There are many many transactions. Typically, you might see many concurrent transactions using the same undo segment - just because there are more transactions than undo segments.


Data in undo is managed in blocks, the blocks are managed in extents, an undo segment, much like a table, has many extents and each extent has many blocks.


The undo segment itself employs a circular buffer. We start at say "block 1" in extent 1, and fill up extent 1 and then go onto extent 2 (undo segments always have at least two extents). When we fill up extent 2 - we would normally try to advance into extent 1 again and overwrite it. We will do this (overwrite the data in extent 1) IF and ONLY IF:

a) there are no active transactions still using extent 1, if there are - we CANNOT advance into it.

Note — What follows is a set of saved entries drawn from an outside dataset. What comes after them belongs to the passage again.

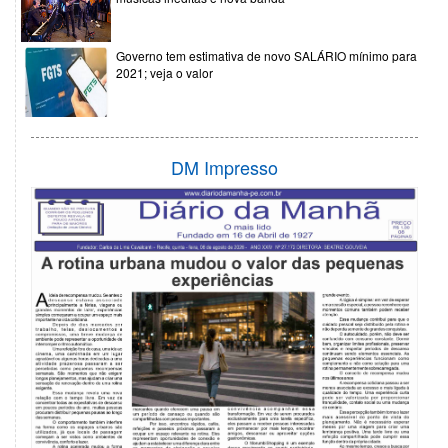
Governo tem estimativa de novo SALÁRIO mínimo para
2021; veja o valor
DM Impresso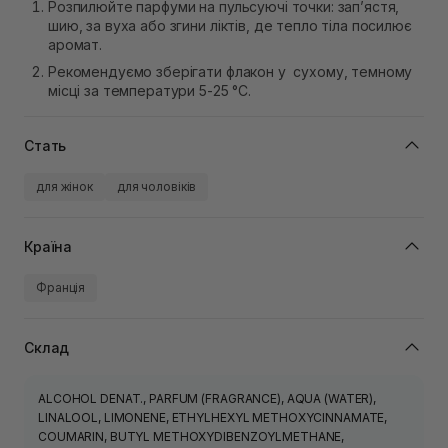
Розпилюйте парфуми на пульсуючі точки: зап’ястя,
шию, за вуха або згини ліктів, де тепло тіла посилює
аромат.
Рекомендуємо зберігати флакон у сухому, темному
місці за температури 5-25 °C.
Стать
для жінок
для чоловіків
Країна
Франція
Склад
ALCOHOL DENAT., PARFUM (FRAGRANCE), AQUA (WATER),
LINALOOL, LIMONENE, ETHYLHEXYL METHOXYCINNAMATE,
COUMARIN, BUTYL METHOXYDIBENZOYLMETHANE,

b) the data in extent 1 is older than the undo retention period. That is, if you set undo retention to 1 hour - and the data in extent 1 was generated 30 minutes ago, we will NOT advance into extent 1.


If we do not advance into extent 1, we'll add a new extent 3 to this undo segment and advance into that - we won't overwrite anything.


A caveat: if the undo in extent 1 is say 30 minutes old and your undo retention is 60 minutes - we don't want to advance into that extent - but we MIGHT. If the undo tablespace is 100% full and we cannot grow it dynamically (no autoextending allowed) and we cannot 'steal' an old extent from some other undo segment that doens't need it anymore - we'll be forced to go into extent 1 and prematurely expire some undo (assuming no active transactions are using extent 1 - we simply cannot advance into extent 1 if that were true).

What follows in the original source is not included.